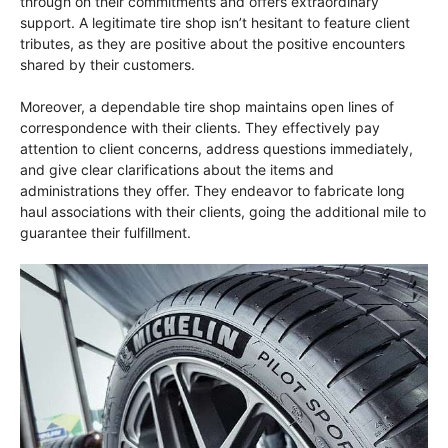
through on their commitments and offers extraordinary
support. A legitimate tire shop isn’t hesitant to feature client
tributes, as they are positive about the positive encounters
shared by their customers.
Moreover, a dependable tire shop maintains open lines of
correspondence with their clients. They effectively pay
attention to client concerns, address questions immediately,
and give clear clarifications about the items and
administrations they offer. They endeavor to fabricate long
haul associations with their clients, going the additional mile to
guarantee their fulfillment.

--------------------------------------------------

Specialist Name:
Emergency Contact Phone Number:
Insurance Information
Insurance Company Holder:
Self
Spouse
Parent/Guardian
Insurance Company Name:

--------------------------------------------------

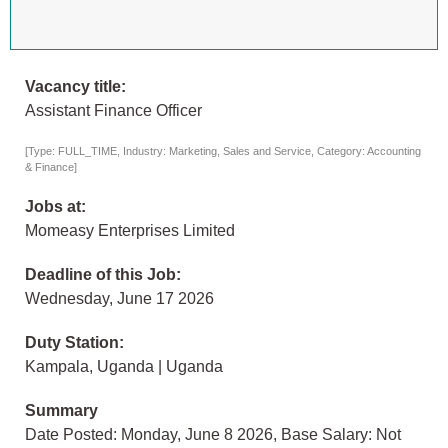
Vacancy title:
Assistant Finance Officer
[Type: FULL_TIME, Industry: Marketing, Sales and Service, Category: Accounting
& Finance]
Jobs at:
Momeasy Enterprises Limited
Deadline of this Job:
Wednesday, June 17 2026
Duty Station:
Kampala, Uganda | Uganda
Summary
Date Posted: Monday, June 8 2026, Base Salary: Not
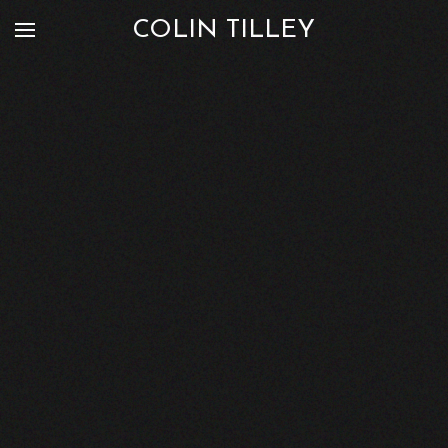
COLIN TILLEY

--------------------------------------------------

→ **TASK PROMPT**: From the records above, retype only the lines starting at the line that contains "through on their" and ending at the line that contains "guarantee their fulfillment.", both included.

→ **SOLUTION FOR THIS TASK**:
through on their commitments and offers extraordinary
support. A legitimate tire shop isn’t hesitant to feature client
tributes, as they are positive about the positive encounters
shared by their customers.
Moreover, a dependable tire shop maintains open lines of
correspondence with their clients. They effectively pay
attention to client concerns, address questions immediately,
and give clear clarifications about the items and
administrations they offer. They endeavor to fabricate long
haul associations with their clients, going the additional mile to
guarantee their fulfillment.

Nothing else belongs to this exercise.